My mother asked me to stand up but I couldn’t do so without doubling over. My knees were wobbling with each wave of contraction and I was holding on to the back of a chair for support. It was then that they decided to bring me to the hospital. Initially, I just wanted to go to a nearby clinic and have an internal examination (IE) or “cervical checks” because it could just be a false alarm. But my mother, judging from the way I was wincing in pain, thought that I might be going into labor already and said it’d be better if we head straight to the hospital.

When we reached the hospital an hour later, the pain has subsided and the contractions were not as intense nor as closely spaced as they were. The doctor who performed an IE confirmed that I just had a false labor and promptly sent me home after monitoring my baby’s heartbeat and my contractions for an hour.

pregnancy false alarm

Two days later, I had my weekly prenatal checkup with my OB and she performed an IE on me again.

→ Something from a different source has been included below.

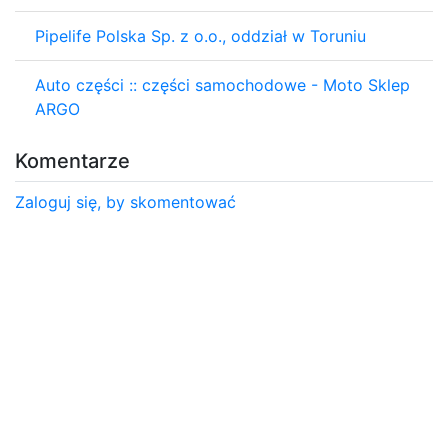
Pipelife Polska Sp. z o.o., oddział w Toruniu
Auto części :: części samochodowe - Moto Sklep
ARGO
Komentarze
Zaloguj się, by skomentować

She noted that my cervix is still closed, uneffaced (not yet thinning) and posterior (pointing toward the back) but is already softening. She added that it would probably be 1 to 2 weeks before I have my real labor and that I might even give birth a few days before or after, or on Christmas day itself. But stressed that I should continue to observe any signs of labor, especially if my water bag breaks or if I start bleeding or spotting, because no one can accurately predict when I will go into labor.

I asked what if my due date falls and baby isn’t out yet. She said we’ll wait for a week first and if still nothing happens, I’ll be induced for labor on January 2. So basically, it’s a waiting game for all of us.

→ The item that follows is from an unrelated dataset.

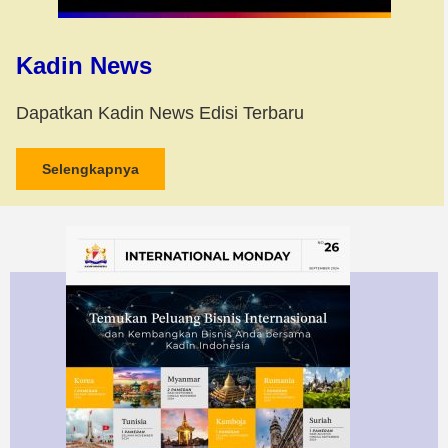
Kadin News
Dapatkan Kadin News Edisi Terbaru
Selengkapnya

Currently, I’m 10 days away from my due date, which is on December 26, but if I were to choose, I’d like to give birth now. Aside from being excited to see and hold my baby, this waiting game is becoming more and more uncomfortable and difficult for me.  My mother would always remind me that all these discomforts and pain are part of my new role as a mother. But then, even she would wish that I give birth soon whenever she sees me how much pain I’m in.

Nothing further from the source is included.